Entretien avec Croc

20 ans au service du Jeu

Pionnier du jeu de rôle francophone, Croc est un personnage incontournable du paysage ludique hexagonal, haut en couleur et attachant. Créateur de nombreux jeux, il est également réputé pour ne pas avoir la langue dans sa poche. Ce qui, en quelque sorte, est du pain béni pour les petits curieux que nous sommes, nous, obsessionnels rédacteurs de SFU. A quelques mois seulement de la sortie de son premier jeu à figurines fantastiques (Hell Dorado) et alors qu’Asmodée a réédité son très réussi jeu de plateau l’Age des Dieux, il m’a semblé injuste que cette célébrité n’est pas encore eu droit à une place de choix dans nos colonnes. Voilà qui est réparé !

Bastable : Bonjour Croc, pour les internautes qui ne te connaîtraient pas peux-tu nous décrire brièvement ton parcours estudiantin et/ou professionnel ?

Croc : Estudiantin, ça va pas peser lourd : brevet des collèges (c'est comme ça qu'on disait de mon temps) et BEP électronique, bref, pas de quoi remuer les neurones d'un responsable ANPE. Mais bon, je me suis fait tout seul, c'est toujours ça de pris. Pour la suite c'est deux ou trois ans comme éditeur indépendant (Bitume, Gore et Animonde) puis arrivée chez Siroz, qui est ensuite devenu Idéojeux et Asmodée. 17 ans de boîte et encore toutes mes dents. Plusieurs jeux de rôles plus tard, me voilà responsable des jeux vendus ou édités par Asmodée. Entre Pokémon et In Nomine Satanis, il y a de la marge.

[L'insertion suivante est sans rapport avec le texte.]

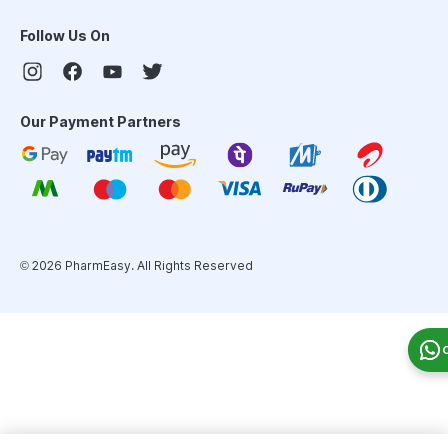
Follow Us On
Our Payment Partners
©
2026
PharmEasy. All Rights Reserved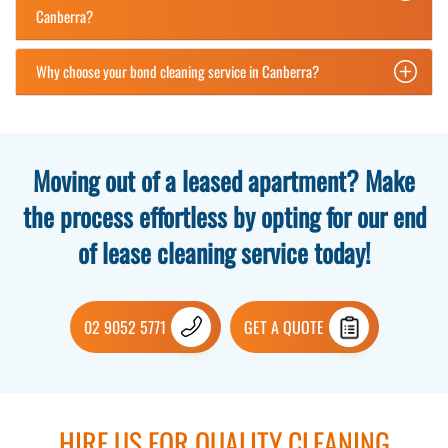
Canberra?
Why choose your bond cleaning service in Canberra?
Moving out of a leased apartment? Make
the process effortless by opting for our end
of lease cleaning service today!
02 9052 5771
GET A QUOTE
HIRE US FOR QUALITY CLEANING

Bastable : Bitume fut ton premier succès. Inspiré de l’univers de Mad max, avec un style très direct. Comment as-tu vécu cette rapide reconnaissance public ? Te sentais-vous le porte-parole d’un nouveau mouvement rôliste français, plus direct, plus rock n’roll, tranchant nettement avec l’esprit polytechnicien qui régnait à l’époque ?

Croc : J'étais à l'époque bien plus influencé par les oeuvres des américains (Greg Stafford, Steve Jackson, etc.) et la création française ne m'intéressait pas. D'autant que 80% des gens jouaient à AD&D et cette suprématie m'emmerdait royalement. Je voulais des choses plus directes, plus basée sur le dialogue que sur la technique. Même si mes premiers jeux ont une part de technique importante.

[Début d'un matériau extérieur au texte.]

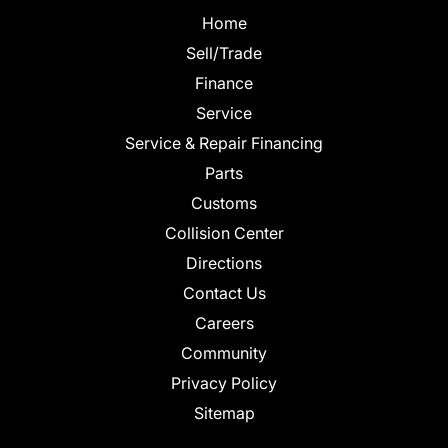
Home
Sell/Trade
Finance
Service
Service & Repair Financing
Parts
Customs
Collision Center
Directions
Contact Us
Careers
Community
Privacy Policy
Sitemap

Bastable : Puis vient Berlin XVIII, beaucoup moins décalé, avec tous ces éléments que l’on retrouve aujourd’hui dans COPS, par exemple ? Une volonté de traiter le sujet de la violence de manière plus sérieuse ?

Croc : mmm... Là va falloir relire ses fiches parce que je n'ai pas écrit Berlin XVIII, ce sont Eric Bouchaud et Laurent Tremel les responsables ! J'ai rien fait monsieur l'inspecteur, je vous jure.

Bastable : Oula ! Dans les méandres de mon vieux cerveau rouillé, j’étais certain que tu avais participé à la création de Berlin XVIII ! Mea Culpa ! Parallèlement à un ouvrage dur qu’est Bitume, les joueurs découvrent à la même période le jeu bitnik écolo Animonde. Un autre reflet de ta personnalité où l’on peut découvrir un Croc romantique ou un simple pied de nez à certains mauvais coucheurs qui te cataloguaient dans le registre bourrin ?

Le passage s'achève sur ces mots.